4. Speaking of the Biltmore: Nathan and I love to sneak away to Biltmore whenever we can. We tour the house (I haven’t cried inside anymore I promise), stay at the Inn onsite, eat dinners with courses, and go wine tasting. Biltmore is just our thing. We love it there. There are so many parallels between the lives of the Vanderbilt family and that of the Lords and Ladies of Downton. So, once a week, even if I can’t steal away with Nathan to Asheville, at least I can get a little dose of the wonderful times he and I have had there.
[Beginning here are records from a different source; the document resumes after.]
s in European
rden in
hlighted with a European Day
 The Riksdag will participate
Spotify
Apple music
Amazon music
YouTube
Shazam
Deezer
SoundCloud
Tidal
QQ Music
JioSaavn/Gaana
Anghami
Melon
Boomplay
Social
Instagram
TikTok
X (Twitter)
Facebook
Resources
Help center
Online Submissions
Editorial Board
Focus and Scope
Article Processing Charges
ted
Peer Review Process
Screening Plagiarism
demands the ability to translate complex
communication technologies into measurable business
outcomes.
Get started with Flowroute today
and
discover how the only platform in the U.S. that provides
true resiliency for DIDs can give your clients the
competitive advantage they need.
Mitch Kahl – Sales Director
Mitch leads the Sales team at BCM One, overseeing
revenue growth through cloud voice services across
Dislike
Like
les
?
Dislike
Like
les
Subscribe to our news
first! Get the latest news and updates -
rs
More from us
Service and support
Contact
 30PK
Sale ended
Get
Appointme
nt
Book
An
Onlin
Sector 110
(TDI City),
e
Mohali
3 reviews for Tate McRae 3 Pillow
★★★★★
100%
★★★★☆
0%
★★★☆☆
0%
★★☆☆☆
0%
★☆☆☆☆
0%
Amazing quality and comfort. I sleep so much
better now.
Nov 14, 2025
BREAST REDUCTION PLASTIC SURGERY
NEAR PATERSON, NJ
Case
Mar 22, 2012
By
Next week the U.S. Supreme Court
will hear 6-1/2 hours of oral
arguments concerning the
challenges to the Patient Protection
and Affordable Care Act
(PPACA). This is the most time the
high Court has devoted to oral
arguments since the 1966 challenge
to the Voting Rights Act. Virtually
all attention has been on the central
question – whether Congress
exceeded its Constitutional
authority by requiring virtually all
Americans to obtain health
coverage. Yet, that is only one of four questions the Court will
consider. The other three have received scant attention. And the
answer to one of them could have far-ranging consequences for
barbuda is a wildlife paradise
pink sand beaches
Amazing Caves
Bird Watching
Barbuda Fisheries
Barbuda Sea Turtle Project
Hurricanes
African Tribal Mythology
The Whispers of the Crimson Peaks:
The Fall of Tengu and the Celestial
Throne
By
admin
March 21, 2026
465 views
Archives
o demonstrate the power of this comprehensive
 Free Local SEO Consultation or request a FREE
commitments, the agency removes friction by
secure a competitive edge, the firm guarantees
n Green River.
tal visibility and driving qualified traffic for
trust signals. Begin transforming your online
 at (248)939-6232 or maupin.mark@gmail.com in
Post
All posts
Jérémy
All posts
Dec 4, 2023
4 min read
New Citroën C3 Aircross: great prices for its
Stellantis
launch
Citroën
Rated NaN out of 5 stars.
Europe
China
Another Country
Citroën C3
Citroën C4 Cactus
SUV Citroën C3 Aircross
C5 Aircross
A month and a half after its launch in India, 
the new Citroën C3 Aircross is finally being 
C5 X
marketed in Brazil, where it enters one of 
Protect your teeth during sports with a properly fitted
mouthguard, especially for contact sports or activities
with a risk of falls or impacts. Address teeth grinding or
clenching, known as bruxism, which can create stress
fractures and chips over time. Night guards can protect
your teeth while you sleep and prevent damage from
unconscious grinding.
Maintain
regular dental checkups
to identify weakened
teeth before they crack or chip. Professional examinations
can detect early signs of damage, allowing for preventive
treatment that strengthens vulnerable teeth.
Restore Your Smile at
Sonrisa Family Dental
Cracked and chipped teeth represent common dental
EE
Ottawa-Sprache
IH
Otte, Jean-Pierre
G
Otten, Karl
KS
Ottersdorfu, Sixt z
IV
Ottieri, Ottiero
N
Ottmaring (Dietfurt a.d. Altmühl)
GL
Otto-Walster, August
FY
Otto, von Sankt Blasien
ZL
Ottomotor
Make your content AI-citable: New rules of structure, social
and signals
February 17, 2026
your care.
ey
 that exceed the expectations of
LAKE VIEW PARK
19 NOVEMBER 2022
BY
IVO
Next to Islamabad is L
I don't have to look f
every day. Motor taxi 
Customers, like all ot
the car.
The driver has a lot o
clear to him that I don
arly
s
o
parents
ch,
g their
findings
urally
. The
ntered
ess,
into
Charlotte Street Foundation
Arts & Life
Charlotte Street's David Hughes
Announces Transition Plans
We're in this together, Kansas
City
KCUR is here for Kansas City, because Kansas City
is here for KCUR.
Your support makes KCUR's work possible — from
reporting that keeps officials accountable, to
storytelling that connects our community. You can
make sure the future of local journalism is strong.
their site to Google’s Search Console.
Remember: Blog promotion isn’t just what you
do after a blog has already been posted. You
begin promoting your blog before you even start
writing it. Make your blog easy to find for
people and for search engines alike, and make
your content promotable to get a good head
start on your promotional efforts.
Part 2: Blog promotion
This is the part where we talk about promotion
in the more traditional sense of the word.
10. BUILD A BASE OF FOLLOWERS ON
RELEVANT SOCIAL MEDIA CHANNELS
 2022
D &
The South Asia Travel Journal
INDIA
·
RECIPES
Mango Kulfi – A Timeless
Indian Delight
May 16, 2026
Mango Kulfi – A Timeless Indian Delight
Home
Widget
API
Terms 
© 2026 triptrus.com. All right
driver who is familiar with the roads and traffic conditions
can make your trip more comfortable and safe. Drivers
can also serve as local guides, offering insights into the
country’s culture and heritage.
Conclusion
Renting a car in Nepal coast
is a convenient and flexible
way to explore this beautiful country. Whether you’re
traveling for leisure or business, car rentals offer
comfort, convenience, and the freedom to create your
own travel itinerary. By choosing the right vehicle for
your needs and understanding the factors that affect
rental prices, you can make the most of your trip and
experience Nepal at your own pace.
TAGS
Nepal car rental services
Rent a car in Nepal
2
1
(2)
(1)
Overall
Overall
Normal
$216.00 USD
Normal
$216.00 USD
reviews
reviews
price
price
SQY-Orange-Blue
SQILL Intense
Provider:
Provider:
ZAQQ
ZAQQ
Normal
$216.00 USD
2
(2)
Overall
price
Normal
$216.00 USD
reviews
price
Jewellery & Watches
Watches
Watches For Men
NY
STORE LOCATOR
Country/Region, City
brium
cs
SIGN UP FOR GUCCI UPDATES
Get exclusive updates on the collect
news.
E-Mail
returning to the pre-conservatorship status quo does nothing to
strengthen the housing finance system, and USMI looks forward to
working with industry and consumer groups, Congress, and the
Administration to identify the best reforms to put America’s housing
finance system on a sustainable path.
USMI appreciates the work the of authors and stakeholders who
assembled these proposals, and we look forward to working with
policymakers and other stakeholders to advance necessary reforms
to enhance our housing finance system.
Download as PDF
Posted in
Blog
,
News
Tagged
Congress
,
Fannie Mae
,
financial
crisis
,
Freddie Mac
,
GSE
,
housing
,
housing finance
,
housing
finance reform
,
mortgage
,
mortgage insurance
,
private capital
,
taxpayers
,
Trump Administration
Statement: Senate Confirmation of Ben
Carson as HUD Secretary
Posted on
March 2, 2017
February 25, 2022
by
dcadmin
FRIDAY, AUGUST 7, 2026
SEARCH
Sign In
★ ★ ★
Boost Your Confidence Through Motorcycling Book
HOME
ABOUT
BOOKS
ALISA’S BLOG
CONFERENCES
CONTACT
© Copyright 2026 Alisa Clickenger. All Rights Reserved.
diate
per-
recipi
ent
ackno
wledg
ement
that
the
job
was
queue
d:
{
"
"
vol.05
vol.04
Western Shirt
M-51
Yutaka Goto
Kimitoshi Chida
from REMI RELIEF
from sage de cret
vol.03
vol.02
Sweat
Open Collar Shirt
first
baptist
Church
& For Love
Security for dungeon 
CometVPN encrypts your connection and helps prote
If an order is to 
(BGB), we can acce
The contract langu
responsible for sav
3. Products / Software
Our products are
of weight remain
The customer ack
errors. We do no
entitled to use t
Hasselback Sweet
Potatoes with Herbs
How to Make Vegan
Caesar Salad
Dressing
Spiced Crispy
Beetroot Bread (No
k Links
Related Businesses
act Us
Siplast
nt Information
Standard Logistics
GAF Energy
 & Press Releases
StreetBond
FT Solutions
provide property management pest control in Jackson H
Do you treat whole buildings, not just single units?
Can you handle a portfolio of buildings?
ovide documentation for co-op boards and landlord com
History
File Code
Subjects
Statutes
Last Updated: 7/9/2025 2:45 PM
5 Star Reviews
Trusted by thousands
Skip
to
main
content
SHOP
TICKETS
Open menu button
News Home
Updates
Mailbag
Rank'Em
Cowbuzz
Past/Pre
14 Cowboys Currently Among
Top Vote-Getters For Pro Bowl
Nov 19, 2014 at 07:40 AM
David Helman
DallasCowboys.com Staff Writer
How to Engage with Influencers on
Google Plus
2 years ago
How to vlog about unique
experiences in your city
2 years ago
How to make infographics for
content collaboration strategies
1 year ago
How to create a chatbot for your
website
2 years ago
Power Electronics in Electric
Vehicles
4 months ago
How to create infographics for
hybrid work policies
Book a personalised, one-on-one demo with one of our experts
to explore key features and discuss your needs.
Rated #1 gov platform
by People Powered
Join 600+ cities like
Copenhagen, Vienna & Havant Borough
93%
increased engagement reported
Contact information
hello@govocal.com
What do you think? Do you love those same things too? Okay. Good. We are getting somewhere. Now it’s time to ask ourselves what we can do? Or better yet, what would Lady Mary do? Never one to sit idly by while an injustice was thrown into her path, Lady Mary would find some pragmatic way to handle this situation. However, just as Mary can’t stop neighboring houses from being sold at auction or bring Matthew back from beyond, I cannot rewind time and keep my beloved Downton Abbey on the air. Even though I cannot stop the inevitable from happening, I can order a boxed set of all six seasons and watch over and over again until my heart is content. Well, as content as it can be at this point. I think, realistically, this is all I can do to hold onto the legacy my favorite characters have created for just a little bit longer. That was sort of a big build-up to a really simple seeming solution. I feel very raw and emotional right now. Words are hard when those words detail Downton being gone forever. Who was I kidding up there? I am clearly too neurotic to help you grieve the end of Downton; I can barely get through it myself.
Downton Abbey has nearly drawn to a close. And although I have only been a fan for a short time, I am so distraught that my Sunday nights will soon be free of the trumpeting Masterpiece Classics’ theme song I can hardly think straight. My weekends will cease to be the same at least for a little while. But, after all, “what is a weekend” anyway?